Las condiciones edilicias tampoco ayudan. Facultades que se caen a pedazos o que no tienen agua. Miles de docentes que trabajan sin cobrar. “La UBA no podría funcionar si no fuese por ese tercio de su planta laboral docente que trabaja en forma gratuita. Hay 30 mil docentes ad honorem en todo el país”, aporta Julián Asiner, presidente de la Federación Universitaria de Buenos Aires (FUBA).Y seguirán los despidos: “En Ciencia y Técnica volvieron a recortar el número de vacantes, con lo cual prevemos nuevos despidos hacia fin de año, y lo mismo ocurrió con el recorte de las becas doctorales y post doctorales. O sea que vamos hacia una reducción de la planta”, adelanta Maffey.

Los y las estudiantes abandonan.

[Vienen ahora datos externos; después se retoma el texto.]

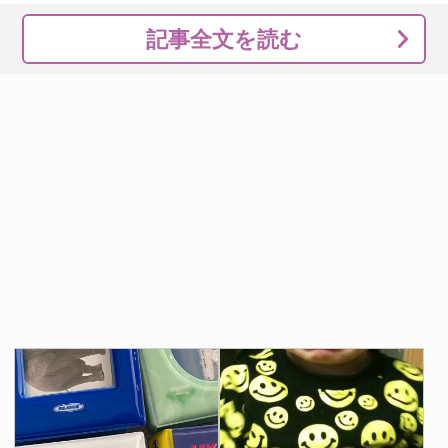
記事全文を読む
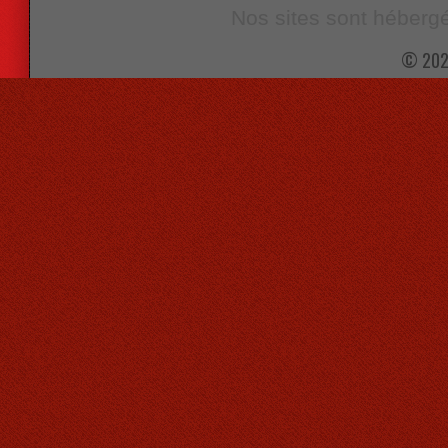
Nos sites sont hébergé
© 202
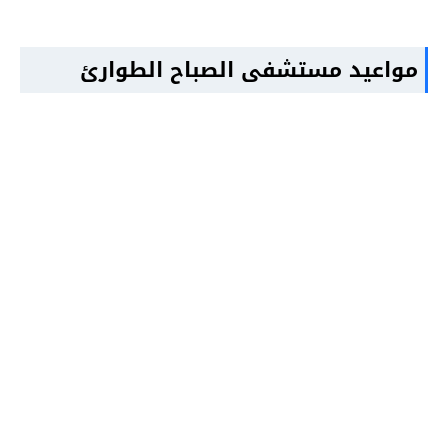
مواعيد مستشفى الصباح الطوارئ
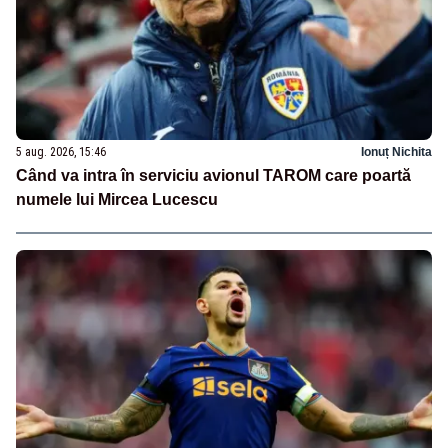
5 aug. 2026, 15:46
Ionuț Nichita
Când va intra în serviciu avionul TAROM care poartă
numele lui Mircea Lucescu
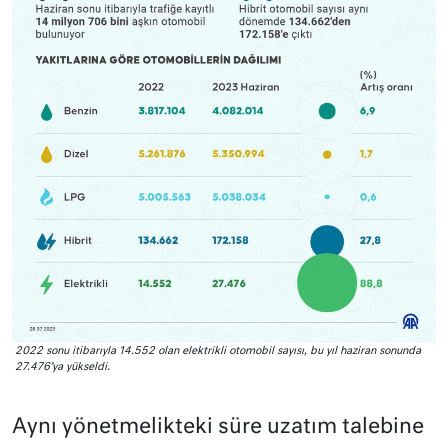
2022 sonu itibarıyla 14.552 olan elektrikli otomobil sayısı, bu yıl haziran sonunda
27.476’ya yükseldi.
Aynı yönetmelikteki süre uzatım talebine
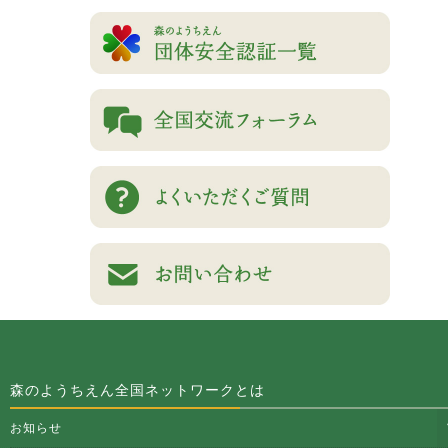
森のようちえん全国ネットワークとは
お知らせ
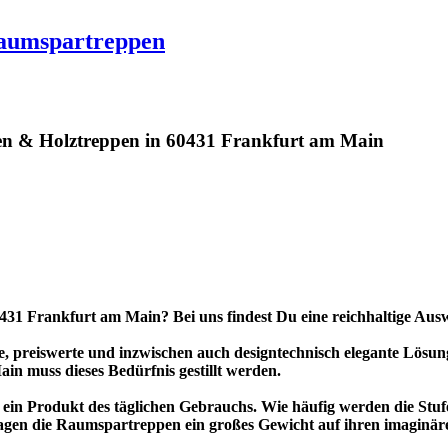
aumspartreppen
n & Holztreppen in 60431 Frankfurt am Main
31 Frankfurt am Main? Bei uns findest Du eine reichhaltige Ausw
e, preiswerte und inzwischen auch designtechnisch elegante Lösun
in muss dieses Bedürfnis gestillt werden.
e ein Produkt des täglichen Gebrauchs. Wie häufig werden die Stu
en die Raumspartreppen ein großes Gewicht auf ihren imaginären 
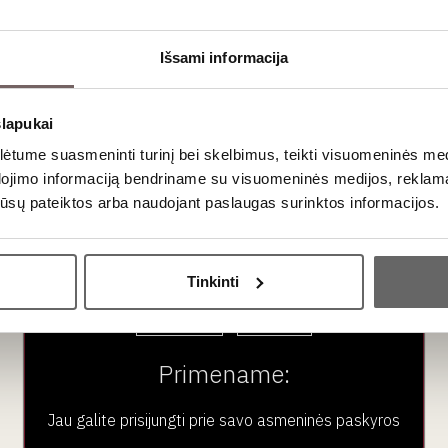
Išsami informacija
370 652 54295, arba apačioje esančiame registracijos la
slapukai
tume suasmeninti turinį bei skelbimus, teikti visuomeninės medij
 Šventoji
dojimo informaciją bendriname su visuomeninės medijos, reklamav
os jūsų pateiktos arba naudojant paslaugas surinktos informacijos.
Ar jums yra 20 metų?
Tinkinti
Taip
Ne
Primename:
aujienlaiškio prenumera
Jau galite prisijungti prie savo asmeninės paskyros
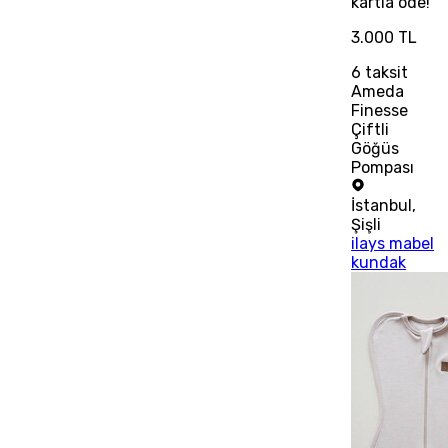
kartla öde!
3.000 TL
6
taksit
Ameda
Finesse
Çiftli
Göğüs
Pompası
İstanbul
,
Şişli
ilays mabel
kundak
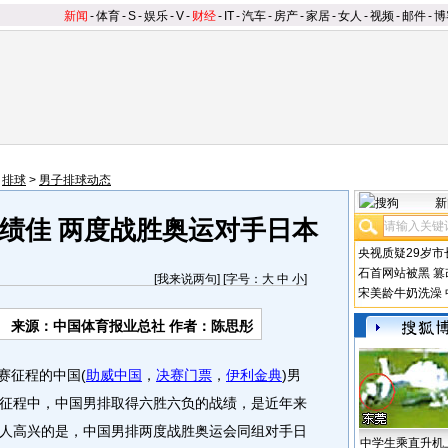
新闻
-
体育
-
S
-
娱乐
-
V
-
财经
-
IT
-
汽车
-
房产
-
家居
-
女人
-
视频
-
邮件
-
博
>
排球
>
男子排球动态
新
绩佳 两度战胜奥运对手日本
央视质疑29岁市
石首网站被黑
篡
[
我来说两句
] [字号：
大
中
小
]
宋美龄牛奶洗澡
来源：中国体育报业总社 作者：陈思彤
赛征程的中国(
助威中国
，
决赛门票
，
伊利金典
)男
征程中，中国男排取得六胜六负的战绩，是近年来
人高兴的是，中国男排两度战胜奥运会同组对手日
中学生乘直升机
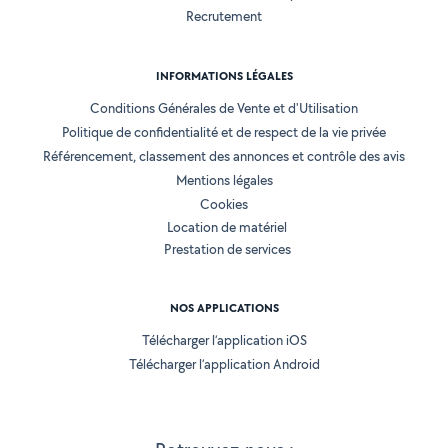
Recrutement
INFORMATIONS LÉGALES
Conditions Générales de Vente et d'Utilisation
Politique de confidentialité et de respect de la vie privée
Référencement, classement des annonces et contrôle des avis
Mentions légales
Cookies
Location de matériel
Prestation de services
NOS APPLICATIONS
Télécharger l’application iOS
Télécharger l’application Android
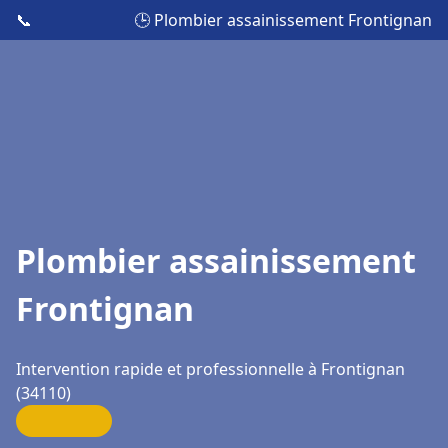
📞
🕒 Plombier assainissement Frontignan
Plombier assainissement
Frontignan
Intervention rapide et professionnelle à Frontignan
(34110)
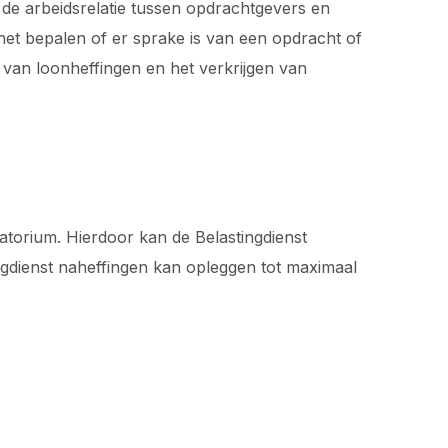
 de arbeidsrelatie tussen opdrachtgevers en
het bepalen of er sprake is van een opdracht of
 van loonheffingen en het verkrijgen van
torium. Hierdoor kan de Belastingdienst
tingdienst naheffingen kan opleggen tot maximaal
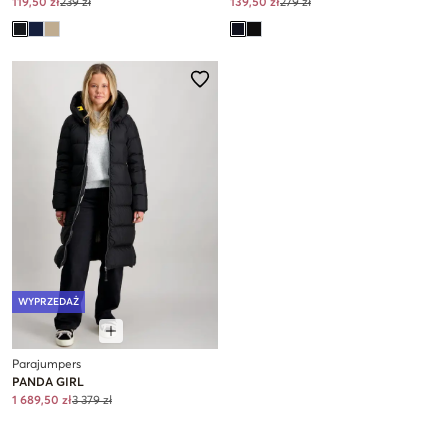
119,50 zł
239 zł
139,50 zł
279 zł
WYPRZEDAŻ
Parajumpers
PANDA GIRL
1 689,50 zł
3 379 zł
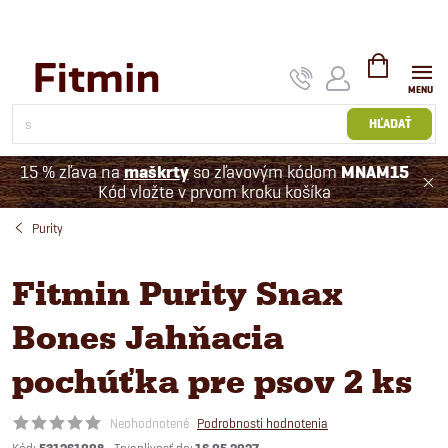
Prejsť
na
obsah
NÁKUPNÝ
KOŠÍK
HĽADAŤ
15 % zľava na
maškrty
so zľavovým kódom
MNAM15
Kód vložte v prvom kroku košíka
Purity
Fitmin Purity Snax
Bones Jahňacia
pochúťka pre psov 2 ks
Neohodnotené
Podrobnosti hodnotenia
Kód:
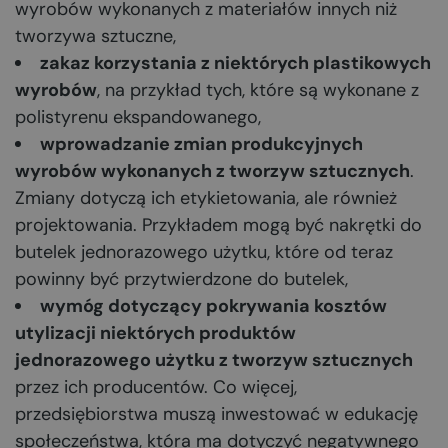
wyrobów wykonanych z materiałów innych niż
tworzywa sztuczne,
zakaz korzystania z niektórych plastikowych
wyrobów
, na przykład tych, które są wykonane z
polistyrenu ekspandowanego,
wprowadzanie zmian produkcyjnych
wyrobów wykonanych z tworzyw sztucznych
.
Zmiany dotyczą ich etykietowania, ale również
projektowania. Przykładem mogą być nakrętki do
butelek jednorazowego użytku, które od teraz
powinny być przytwierdzone do butelek,
wymóg dotyczący pokrywania kosztów
utylizacji niektórych produktów
jednorazowego użytku z tworzyw sztucznych
przez ich producentów. Co więcej,
przedsiębiorstwa muszą inwestować w edukację
społeczeństwa, która ma dotyczyć negatywnego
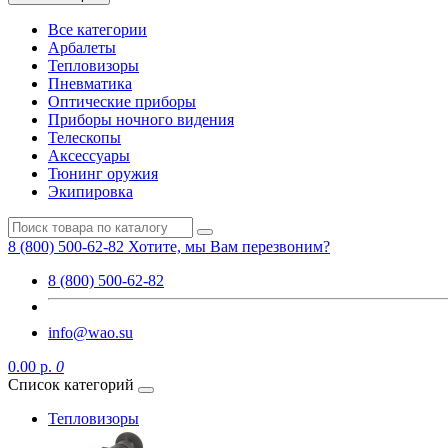
Все категории
Арбалеты
Тепловизоры
Пневматика
Оптические приборы
Приборы ночного видения
Телескопы
Аксессуары
Тюнинг оружия
Экипировка
8 (800) 500-62-82
Хотите, мы Вам перезвоним?
8 (800) 500-62-82
info@wao.su
0.00 р.
0
Список категорий
Тепловизоры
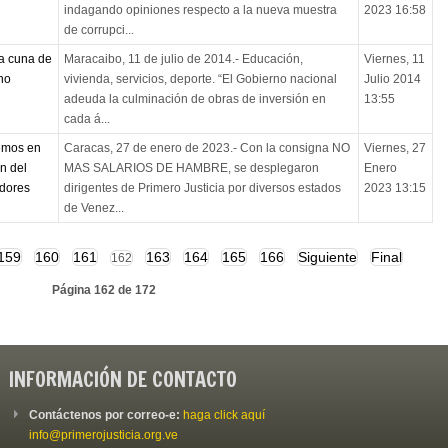
indagando opiniones respecto a la nueva muestra
2023 16:58
de corrupci...
la cuna de
Maracaibo, 11 de julio de 2014.- Educación,
Viernes, 11
no
vivienda, servicios, deporte. “El Gobierno nacional
Julio 2014
adeuda la culminación de obras de inversión en
13:55
cada á...
remos en
Caracas, 27 de enero de 2023.- Con la consigna NO
Viernes, 27
n del
MAS SALARIOS DE HAMBRE, se desplegaron
Enero
adores
dirigentes de Primero Justicia por diversos estados
2023 13:15
de Venez...
159
160
161
163
164
165
166
Siguiente
Final
162
Página 162 de 172
INFORMACIÓN DE CONTACTO
Contáctenos por correo-e:
haga click aquí
info@primerojusticia.org.ve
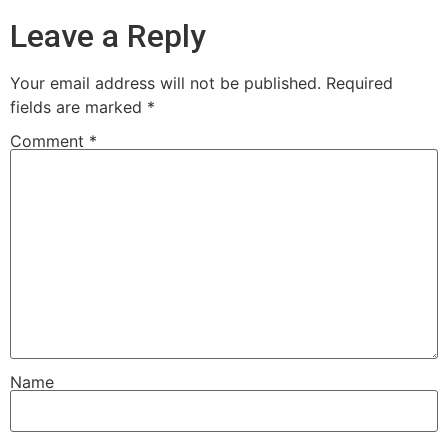
Leave a Reply
Your email address will not be published.
Required
fields are marked
*
Comment
*
Name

Eso cambió para peor en relación al año pasado. “Hay jóvenes que están dejando de estudiar por la situación en las universidades y también por el agravamiento de la situación económica en general. Lo de las tarifas tuvo mucho impacto, hay jóvenes que están contando las moneditas para poder llegar a estudiar. Eso ya implicó que algunos digan ‘dejo este cuatrimestre, sigo el año que viene’. Son cosas que pasan cuando hay inflación, cuando se deterioran los salarios, cuando hay recesión”, explica Tiscornia cómo ven la situación desde la docencia. Desde los estudiantes, Asiner tiene una mirada similar: “Nosotros estamos defiendo nuestras carreras, nuestros títulos, de carácter público y gratuito, y en esta lucha también está el boleto estudiantil, porque nos cuesta cada vez más llegar a la universidad”.

El gobierno lleva ya más de un año ignorando los reclamos de la educación pública y tiene un plan: apostar a la educación privada. “Hoy el Gobierno tiene un plan alternativo para financiar la universidad, a través de los postgrados arancelados, achicando la universidad pública y adecuándolos a las carreras de las privadas”, explica Asiner. El proyecto de aceptar las equivalencias en distintas carreras y distintas universidades de todo el país tiene el propósito de poder pasarse de las públicas a las privadas con menos dificultades.

Mientras algunas universidades, por cuestiones políticas reciben más presupuesto que otras. “Así se generó lo mismo que en el gobierno anterior. Así es que las universidades tienen que ir a mendigar al Ministerio de Educación un refuerzo presupuestario”, remarca Tiscornia.  Maffey reconoce que eso sucede pero no quiere que el debate pase por una suerte de reparto de la miseria. "Lo que necesitamos es un presupuesto más amplio que le alcance a todas las universidades. No nos vamos a poner a debatir en la UBA si le sacamos uno o dos puntos más a otras universidades. Necesitamos un presupuesto mayor para el conjunto de las casas de estudio".